Saved data entries:
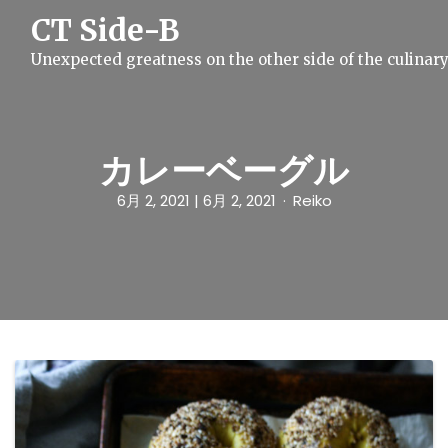
S
CT Side-B
k
i
Unexpected greatness on the other side of the culinar
p
t
o
c
o
n
カレーベーグル
t
e
6月 2, 2021
| 6月 2, 2021
Reiko
n
t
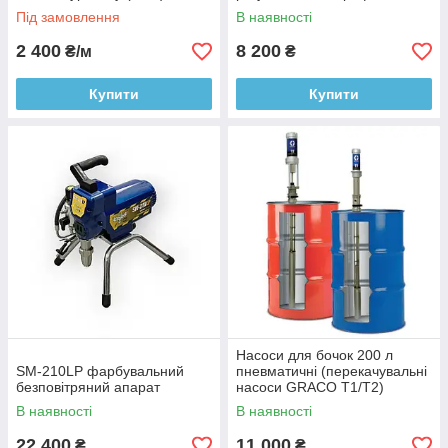
Під замовлення
В наявності
2 400
8 200
₴/м
₴
Купити
Купити
Насоси для бочок 200 л
SM-210LP фарбувальний
пневматичні (перекачувальні
безповітряний апарат
насоси GRACO T1/T2)
В наявності
В наявності
22 400
11 000
₴
₴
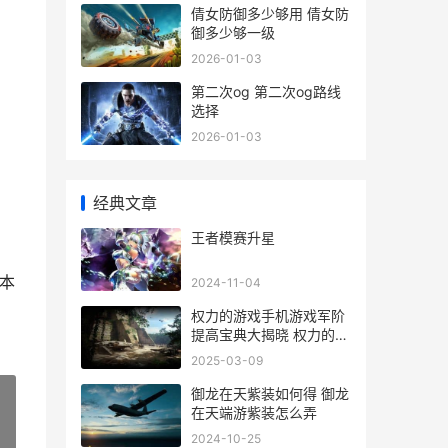
倩女防御多少够用 倩女防
御多少够一级
2026-01-03
第二次og 第二次og路线
选择
2026-01-03
经典文章
王者模赛升星
本
2024-11-04
权力的游戏手机游戏军阶
提高宝典大揭晓 权力的游
戏手机版免费观看
2025-03-09
御龙在天紫装如何得 御龙
在天端游紫装怎么弄
2024-10-25
»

__Work item__
Transcribe the records above exactly and drop every picture.

__Answer to the problem__
S
CT Side-B
k
i
Unexpected greatness on the other side of the culinar
p
t
o
c
o
n
カレーベーグル
t
e
6月 2, 2021
| 6月 2, 2021
Reiko
n
t
Під замовлення
В наявності
2 400
8 200
₴/м
₴
Купити
Купити
Насоси для бочок 200 л
SM-210LP фарбувальний
пневматичні (перекачувальні
безповітряний апарат
насоси GRACO T1/T2)
В наявності
В наявності
22 400
11 000
₴
₴
倩女防御多少够用 倩女防
御多少够一级
2026-01-03
第二次og 第二次og路线
选择
2026-01-03
经典文章
王者模赛升星
本
2024-11-04
权力的游戏手机游戏军阶
提高宝典大揭晓 权力的游
戏手机版免费观看
2025-03-09
御龙在天紫装如何得 御龙
在天端游紫装怎么弄
2024-10-25
»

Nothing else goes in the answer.